Des actions de prévention et d’éducation dans le cadre de la lutte contre la corruption, sont menées dans plusieurs communes rurales, notamment à Fianarantsoa et à Tsiroanomandidy, a fait savoir le Directeur Général du Bureau Indépendant Anti-Corruption (Bianco), Gaby Nestor Razakamanantsoa, hier à Anosy
Selon le DG du Bianco, suite à ces actions, des rapports seront élaborés, afin de mieux encadrer l’exercice du pouvoir au niveau des collectivités territoriales décentralisées. L’ objectif principal est de mettre en place des mesures de prévention efficaces, y compris contre les formes de corruption dites « mineures », souvent à l’origine de nombreuses plaintes.
Gaby Nestor Razakamanantsoa a notamment évoqué le cas des paysans qui se plaignent de devoir verser de petites sommes en contrepartie de la délivrance des documents administratifs.
Par ailleurs, des efforts importants ont été consentis dans le domaine de la formation. Des programmes spécifiques ont été élaborés pour renforcer les compétences des magistrats, greffiers et notaires, en matière de lutte contre la corruption. Madagascar dispose désormais d’un cadre juridique de prévention contre la corruption, servant de base à la formation des acteurs judiciaires, ayant un double objectif. Il s’agit d’assurer une bonne maîtrise des textes de loi et inculquer, dès la formation, une culture de l’intégrité et de la probité.

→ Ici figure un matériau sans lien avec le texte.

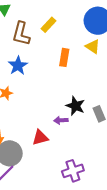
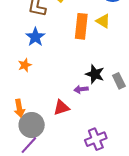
yellow triangle: (93, 46) -> (103, 21), moved
orange rectangle: (64, 57) -> (81, 26), size x1.4

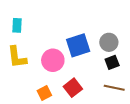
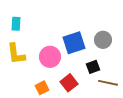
black square: (112, 62) -> (93, 67), moved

Le DG du Bianco a également souligné que la faiblesse des salaires des agents communaux, constitue l’un des facteurs favorisant la corruption. A Fianarantsoa, par exemple, les agents municipaux n’avaient pas perçu de salaire pendant huit mois, selon les déclarations du maire. Toutefois, des mesures correctives ont été engagées, notamment une augmentation de 100% des recettes de l’état civil, permettant le paiement de deux mois de salaire. Cette situation illustre l’importance de la mise en place de mécanismes de prévention adaptés au sein des services publics.

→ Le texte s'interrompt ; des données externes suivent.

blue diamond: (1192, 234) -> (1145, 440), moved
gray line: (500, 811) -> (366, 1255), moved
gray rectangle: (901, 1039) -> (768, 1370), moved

Enfin, il a été rappelé que Madagascar compte actuellement 184 structures internes de lutte contre la corruption, déployées au sein des ministères, des services déconcentrés de l’Etat et d’autres administrations publiques. Le Bianco a mis en place un cadre légal pour soutenir ces structures. Cette démarche a été adopté aussi bien auprès des communes des ministères que du secteur privé.